And a final question arose in light of Lamentations.  Is there a relationship between the healing we long for and our honesty before God?  Does repentance have a role here? Martin Luther, in his first thesis reminded the church that when Jesus said repent “…he willed that the whole of Christian Life should be marked by repentance.”  We struggled a bit with this, noting that sometimes things happen to us because of our sin, but other times the cause of our suffering is beyond our control.  There is a certain segment of the church sends often sends messages that bad things happen because we are bad people worthy only of divine punishment by God.  Such messages can be as wounding as the original traumatic event itself. Sometimes houses burn down, family members die, natural disasters occur, and relationships end, most of which is beyond our control.   Pastor Kate reminded those gathered who had experienced the death of a family member or sexual violence that neither had anything to do with “fault.”  These events were not the result of our personal sins.  As a community we have an opportunity to surround the grieving with a loving buffer against those that would continue to wound the already devastated.  Recently, we have witnessed that locally when the community surrounded the Clouse family to protect them from the vitriol of the Westboro Baptist Church that threatened to picket the funeral of their seven children.
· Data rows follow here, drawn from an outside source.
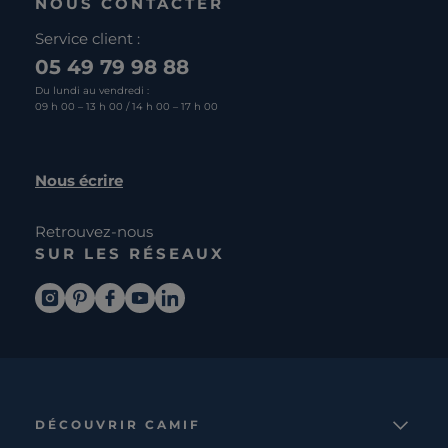
NOUS CONTACTER
Service client :
05 49 79 98 88
Du lundi au vendredi :
09 h 00 – 13 h 00 / 14 h 00 – 17 h 00
Nous écrire
Retrouvez-nous
SUR LES RÉSEAUX
DÉCOUVRIR CAMIF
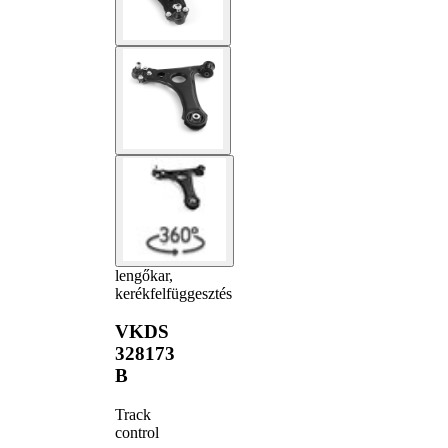
lengőkar,
kerékfelfüggesztés
VKDS
328173
B
Track
control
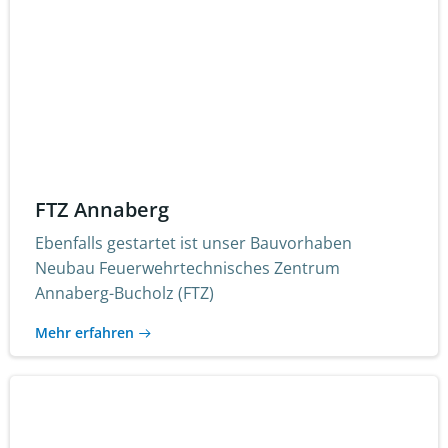
FTZ Annaberg
Ebenfalls gestartet ist unser Bauvorhaben
Neubau Feuerwehrtechnisches Zentrum
Annaberg-Bucholz (FTZ)
Mehr erfahren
Can Lamentations and the question “Who can heal us?” shape our church community into the kind of church we want to become?  When there are others around us who feel unable to make the trip alone will we be there to bring them to the feet of Jesus to be healed?  Will we be their Aaron and Hur, holding up their arms for victory?  We need each other.  We cannot do it alone.  We are in this together.  Poet Maya Angelou puts it this way:

Lying, thinking
Last night
How to find my soul a home
Where water is not thirsty
And bread loaf is not stone
I came up with one thing
And I don’t believe I’m wrong
That nobody,
But nobody
Can make it out here alone.

Galatians 6:2 puts it another way, “Bear one another’s burdens, and so fulfill the law of Christ.” Thinking of this I turned to the person next to me and said, “I may not have lost a spouse or a child, but we are in this together.  I am here with you.”  She did not experience a sexual assault, but she was there with me.  There is a relationship between our longing to be healed and our living in community.  Thanks be to God!

Next week – There is Hope.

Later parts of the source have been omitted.